Saturday, August 19, 2006

Thunderstorm Rambling

The weather is perfect here. I mean perfect. Sixty-eight to 72 degrees year round. Lots of sun. Slight ocean breeze. Perfect.

And despite loving it and feeling refreshed by the ocean waves and the sun and the breeze, sometimes I want a thunderstorm.

Tonight I bought a thunderstorm on iTunes. $9.99. Ten dollars for a thunderstorm. I know it's not the same as the real thing, but it's the closest I'm going to get here in the land of perfect weather.

I'd been wanting a thunderstorm for a while. This ways I got the bonus "Rainshower," "Rolling Thunder," "Southern Swamp," etc. I can just play them on repeat and be in control of my audio weather whenever I need a good sky cry.

That along with my day off and some introspection got me thinking about my life. Always a bit of a dangerous undertaking, particularly for me for some reason...or maybe for everyone and no one really talks about it too much.

I remember when I was getting my letters of recommendation together for med school. One of my literature professors said it was the first letter of the sort that she'd written. She said it was a shame I wasn't going into literary reviews--that I was very imaginative and natural with it--but that I guess we needed doctors with those skills too.
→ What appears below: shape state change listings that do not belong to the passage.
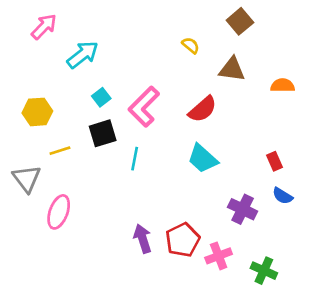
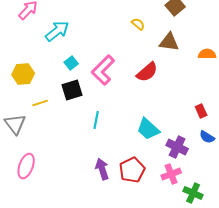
cyan line: (135, 159) -> (96, 120), moved
cyan trapezoid: (203, 159) -> (148, 129), moved
pink ellipse: (59, 212) -> (26, 166), moved
pink cross: (219, 256) -> (171, 174), moved

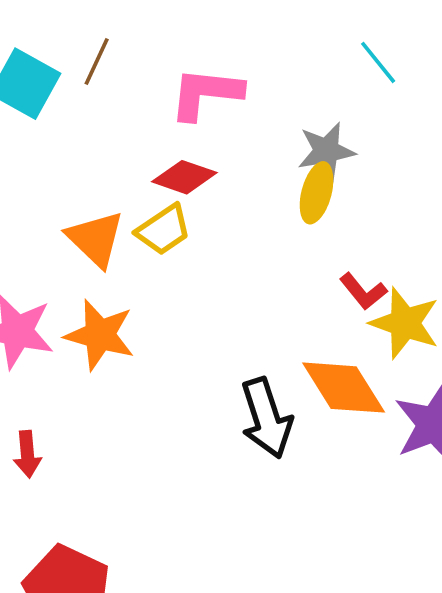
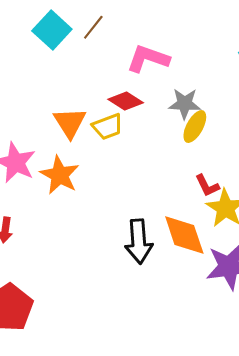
gray star: (326, 151) -> (185, 104), moved

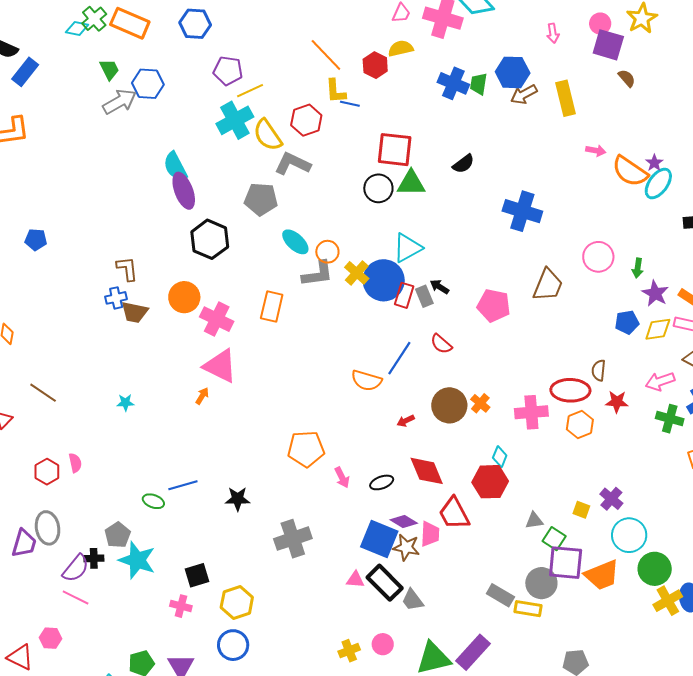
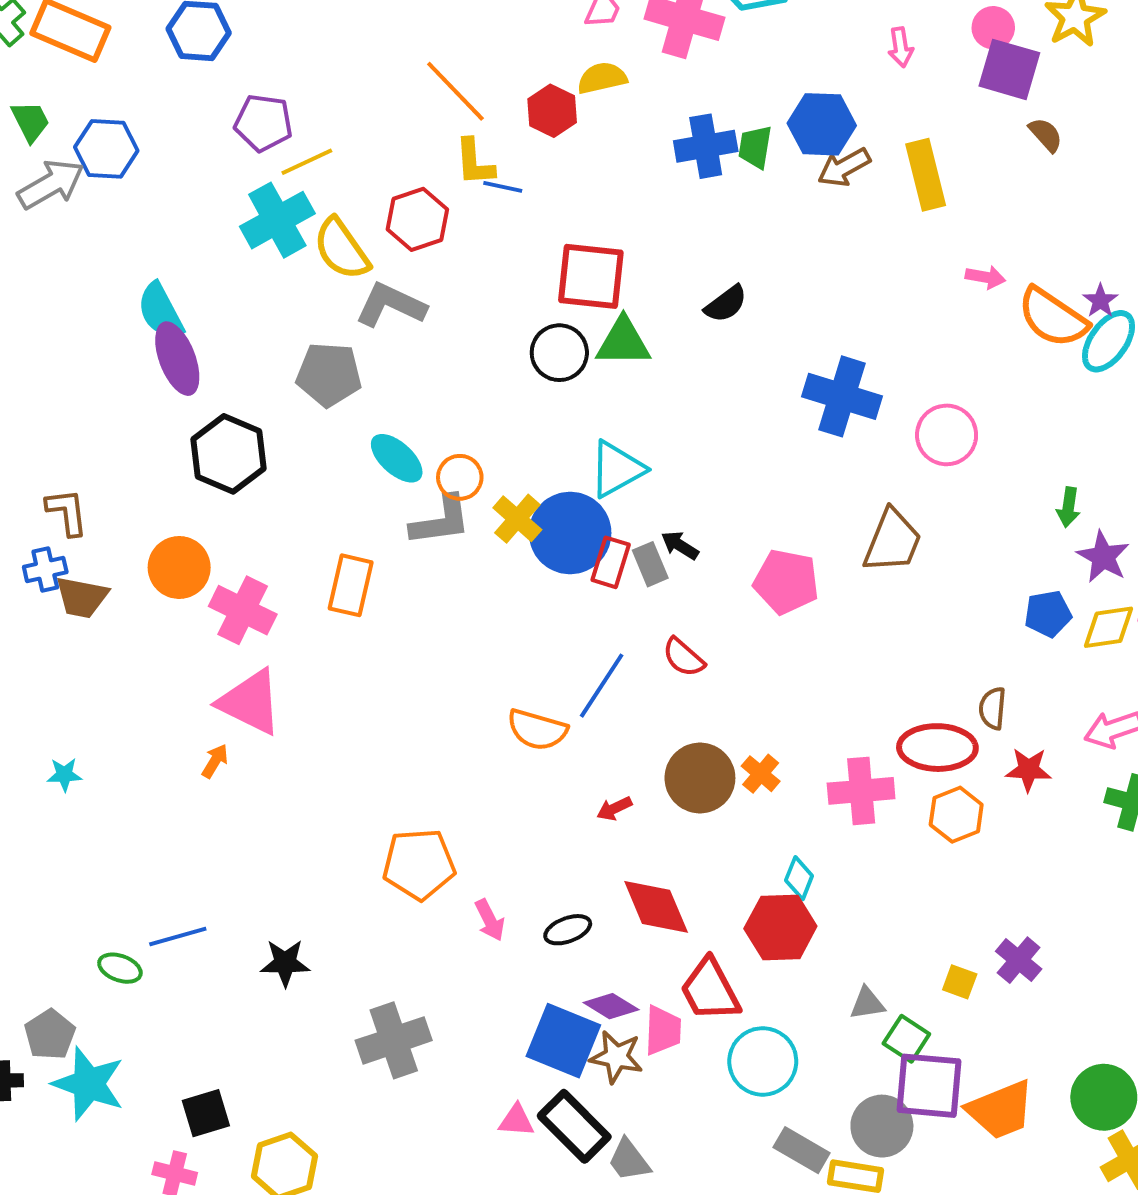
blue cross: (453, 83) -> (706, 146), turned -32
pink circle: (598, 257) -> (947, 435), moved
cyan circle: (629, 535) -> (763, 1061), moved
In the end, I knew that the writing was too constantly and consitently close to thinking about myself. It turned all of my thoughts inward and asked me to constantly question and evaluate and critique all human behavior and knowledge and desires.
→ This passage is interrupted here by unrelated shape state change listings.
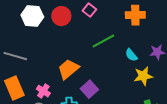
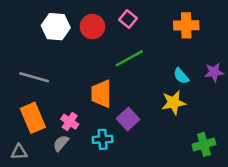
green line: (103, 41) -> (129, 58), moved
orange trapezoid: (68, 69) -> (101, 94), turned -50
yellow star: (143, 76) -> (174, 103), moved

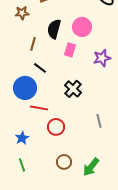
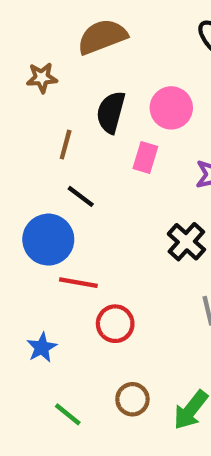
black cross: (73, 89) -> (186, 242), moved
green line: (22, 165) -> (68, 414), moved, turned -32

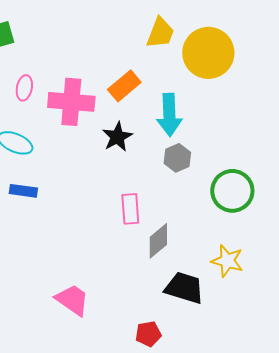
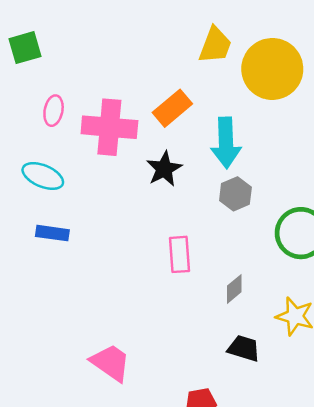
gray diamond: (158, 241) -> (234, 289), moved, size x0.7
black trapezoid: (184, 288) -> (244, 348), size x0.7

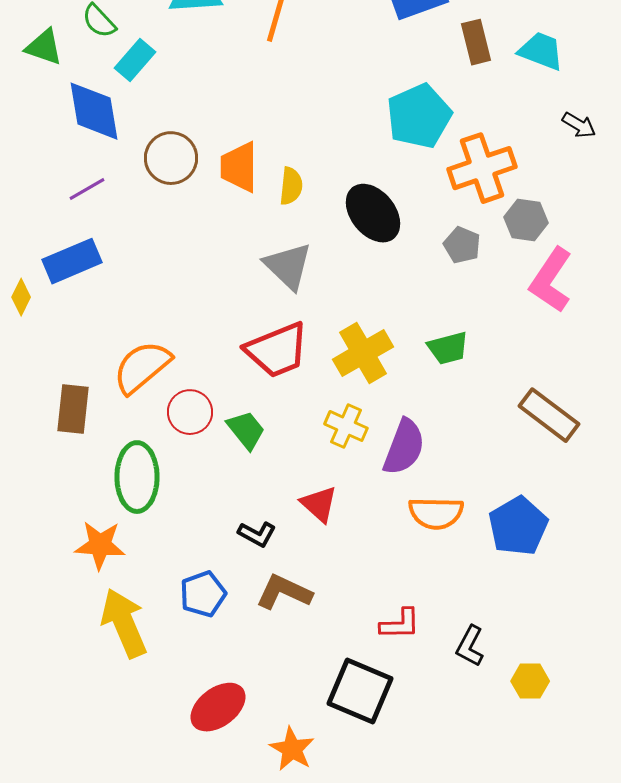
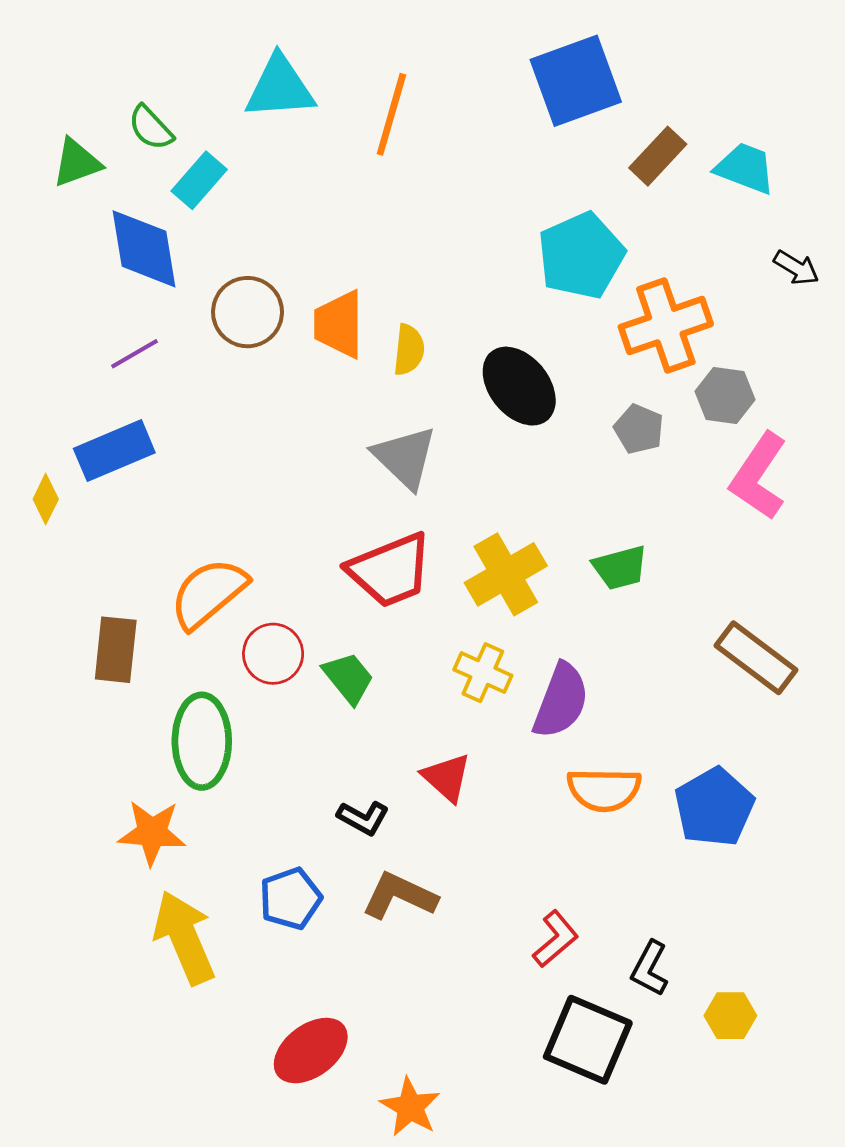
brown rectangle: (476, 42) -> (658, 156), turned 57
green triangle: (44, 47) -> (77, 163), turned -39
red L-shape: (400, 624) -> (556, 939), turned -39
black square: (360, 691) -> (588, 1040), moved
In a way, medicine is similar, but it's much more turned outward. It of course touches and affects who you are, but it also has the "rules" of science and the ample social aspect to dilute the introspection and self-analysis that can get me so tied up into teleologic knots.

The thunderstorm wish got me thinking about how I seem to often want something different than that which I have. It snows, and I want the beach. It is sunny and I want a thunderstorm. He leaves me and I want him to stay. He stays and I want him to go. I'm not the only one--I know of at least a few others in my own family.
And maybe there are more closet wonderers out there.

Maybe they're all the INFPs of the world (Meyer Briggs)--idealists who can become disillusioned. It's a tough road. My dad is one, too. When he found out that I'd taken the test and was the same as him, his first response was, "Oh no! I'm sorry." Really.

It always seems to leave me thinking about how things could be better. Trying to change them. Then getting sometimes frusterated if they are not as good as I know they could be. Not only for myself, for the families at the hospital, for the patients in the wards, for the homeless people who sleep on the benches along the boardwalk, and for me, too.

I've always had fantasies about what my future would be like. In comparing my present to what I thought it would be, it's professionally better than I could have imagined. I love the career I've chosen. It opens so much opportunity for growth and change and help. It's a lot of work and stress, but I can handle that. In fact, I even seem to do better with more stimulation.

Personally, my life is not quite what I pictured. Instead of taking care of everyone else's babies, I thought I'd have one of my own by now. At least one. Or at least someone with whom I wanted to have children.

Many women doctors, by the nature of their career choice, don't have children until they are AMA ("Advanced Maternal Age" = 35). It's a trade-off that I'm not sure we all thought that much about when starting medical school.

Anyway, when I step back and look at the bigger pattern of my life, there is always that element of "the grass is greener."

I would be with someone nice and want the "rebel" man instead. I would be with him and then want him to treat me nicely like the first guy had. At what point does it come back to me just deciding what and who I want? At what point is it me deciding to be satisfied with the grass I have? "One bird in hand in worth two in the bush."

When do I decide to just accept situations for what they are instead of always trying to change them and improve them? And in the process, and by comparison with my vision of what it "should" be, becoming dissatisfied with the way that it actually is.

I get my sunny ocean surf, and what do I do? Buy a thunderstorm.